Indicate ``yes'' or ``no.'' If the title IV-E agency indicated ``yes,''
then the title IV-E agency must indicate whether each reason in each
paragraphs (i)(7)(i) through (iii) of this section is in the court
order by indicating ``yes'' or ``no.'' If the state title IV-E agency
indicates ``no,'' the title IV-E agency must leave the data elements in
paragraphs (i)(7)(i) through (iii) of this section blank.
(i) Either of the parents objected to transferring the case to the
tribal court.
(ii) The tribal court declined the transfer to the tribal court.
(iii) The state court found good cause not to transfer the case to
the tribal court.
(8) Notification. (i) Indicate whether the Indian child's parent or
Indian custodian was given legal notice more than 10 days prior to of
the first child custody proceeding in accordance with 25 U.S.C.
1912(a).
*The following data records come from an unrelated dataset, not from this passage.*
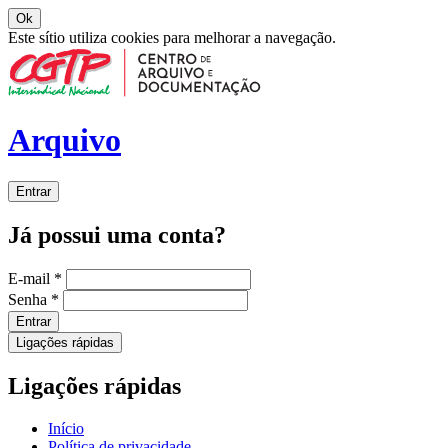
Ok
Este sítio utiliza cookies para melhorar a navegação.
Arquivo
Entrar
Já possui uma conta?
E-mail
*
Senha
*
Entrar
Ligações rápidas
Ligações rápidas
Início
Política de privacidade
Indicate ``yes'' or ``no.''
(ii) Indicate whether the Indian child's tribe(s) was given legal
notice more than 10 days prior to the first child custody proceeding in
accordance with 25 U.S.C. 1912(a). Indicate ``yes'', ``no'' or ``the
child's Indian tribe is unknown.''
(9) Indicate the name(s) of the Indian tribe(s) that were sent
notice for a child custody proceeding as required in ICWA at 25 U.S.C.
1912(a).
(10) If the tribe(s) requested additional information, indicate
whether the state title IV-E agency replied with the additional
information that the Indian tribe(s) requested. If the tribe did not
request additional information, indicate ``does not apply.'' Otherwise,
indicate ``yes'' or ``no.''
(11) Active efforts to prevent removal and reunify with Indian
family. Indicate the date that the state title IV-E agency began making
active efforts to prevent the breakup of the Indian family for the most
recent removal reported in paragraph (d) of this section of the Indian
child in accordance with 25 U.S.C. 1912(d).
(12) Indicate whether the court found, in a court order, that the
state title IV-E agency made active efforts to prevent the breakup of
the Indian family for the most recent removal reported in paragraph (d)
of this section and that these efforts were unsuccessful in accordance
with 25 U.S.C. 1912(d). Indicate ``yes'' or ``no.''
(13) Indicate the active efforts that the state title IV-E agency
made to prevent the breakup of the Indian family in accordance with 25
U.S.C. 1912(d). Indicate ``yes'' or ``no'' for each paragraph
(i)(13)(i) through (xi) and (xiii) of this section. Indicate ``yes,''
``no'' or ``N/A'' for paragraph (i)(13)(xii) of this section.
(i) Identify appropriate services to help the parent.
(ii) Actively assist the parent to obtain services.
(iii) Invite representatives of the Indian child's tribe to
participate in the proceedings.
(iv) Complete a comprehensive assessment of the family.
(v) Focus on safe reunification as the goal for the Indian child.
(vi) Consult with extended family members to provide support for
the Indian child.
(vii) Arrange for family interaction in most natural setting safely
possible.
(viii) Monitor progress and participation in services to reunite
the Indian family.
(ix) Consider alternative ways of addressing the needs of the
Indian child's parent and extended family if services do not exist or
are not available.
(x) Support regular visits and trial home visits consistent with
ensuring the Indian child's safety.
(xi) Conduct or cause to be conducted a diligent search for the
Indian child's extended family members for assistance and possible
placement.
(xii) Keep siblings together.
(xiii) Other.
(14) Removals. Indicate ``yes'' or ``no'' for paragraphs (i)(14)(i)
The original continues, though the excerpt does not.